Electric companies distribute residential power over an array of power lines to ensure that every home is equipped with a reliable source of electricity. They employ a corps of specialists to keep the lines secure and working but their responsibility ends at the point where their lines enter your home. From that point on, hire a licensed electrician to wire your home or do it yourself. If you choose the latter option, you should take the time to familiarize yourself with electrical code requirements so the electricity works properly and your home is safe.
Things You'll Need
- Electrical service panel
- Slip-lock pliers
- Knock-out clamps
- 8-gauge ground wire
- Ground rod
- Ground clamp
- Circuit breakers
- Electrical cable
- Drill bits and hole saws
- Wire staples
- Assortment of electrical boxes
- Switches, outlets and light fixtures
Cut off the power. Have the power company shut off the service to your house or disconnect the power leads from the meter on the side of your house. Check to make sure it is off before beginning work.
Install an electrical panel at the point where the leads from the power company enter your home. Knock out holes in the panel for the power leads with a hammer and screwdriver and screw knock-out clamps into the holes with slip-lock pliers. Feed the cables through and tighten the clamps. Loosen the lugs on the brass bus bars, feed the red cable into one and the black cable into the other and tighten the lugs. Attach the white cable to the silver bus bar in the same way.
Pound a metal ground rod into the earth and run a length of 8-gauge copper wire from the panel to the rod. Connect one end to the rod with a ground clamp and the other end to the ground bus on the service panel. If metal water pipes enter the house, find the ground rod nearby and connect it to the pipes with another length of 8-gauge wire.
Connect each electrical circuit in the house to the panel by means of a circuit breaker. Feed each circuit cable through a knock-out hole in the panel, to which you have attached a clamp. Connect the white wire of each cable to the silver bus, the ground wire to the ground bus and the black wire to a breaker. Snap each breaker onto an available slot on the brass bus. For 240-volt circuits, connect the red and black wires to separate breakers on a paired set.

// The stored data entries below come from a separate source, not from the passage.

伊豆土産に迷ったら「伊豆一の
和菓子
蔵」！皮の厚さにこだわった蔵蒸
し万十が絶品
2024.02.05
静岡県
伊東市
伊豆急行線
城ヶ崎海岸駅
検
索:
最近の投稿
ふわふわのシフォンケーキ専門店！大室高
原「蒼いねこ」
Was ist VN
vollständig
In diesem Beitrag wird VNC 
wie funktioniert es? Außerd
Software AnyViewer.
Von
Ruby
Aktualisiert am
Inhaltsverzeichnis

Run the cables from the panel throughout the hose by drilling holes in the floor and walls as needed. Plan the circuits to minimize the amount of cable you have to use while ensuring you do not overload the breaker on any circuit by connecting too many elements. Staple the cables to floor joists, roof rafters and wall studs wherever it is loose. When you drill holes in wall studs, keep them at least 1 inch from either face so that you don't pierce them with drywall screws.
Install an electrical box at each location of an outlet, switch or light fixture. In most cases, you can nail the boxes to studs or rafters, but if the wall is already covered, you can also use a remodeling box that attaches directly to the drywall. Whenever you have to join two cables together, do it inside an electrical box. It is hazardous, and a violation of code, to leave twisted and capped wires exposed.

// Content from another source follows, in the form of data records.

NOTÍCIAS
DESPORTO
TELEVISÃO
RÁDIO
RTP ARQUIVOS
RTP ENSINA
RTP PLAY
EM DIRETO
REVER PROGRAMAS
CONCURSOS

Size the cable according to the breaker controlling the circuit. You can use 14-gauge cable for 10- and 15-amp breakers but you need 12-gauge wire, which is thicker, for 20-amp breakers. Tim Carter, of Ask the Builder, recommends 12-gauge as the minimum wire size. Use 10-gauge, four-strand cable for each 240-volt appliance that requires a 30-amp breaker and use 8-gauge wire if it needs a 50-amp breaker. Each 240-volt appliance should be on a dedicated circuit.
Follow the convention of connecting black and white wires to brass terminals, white wires to silver and bare wires to green ones when connecting circuit elements.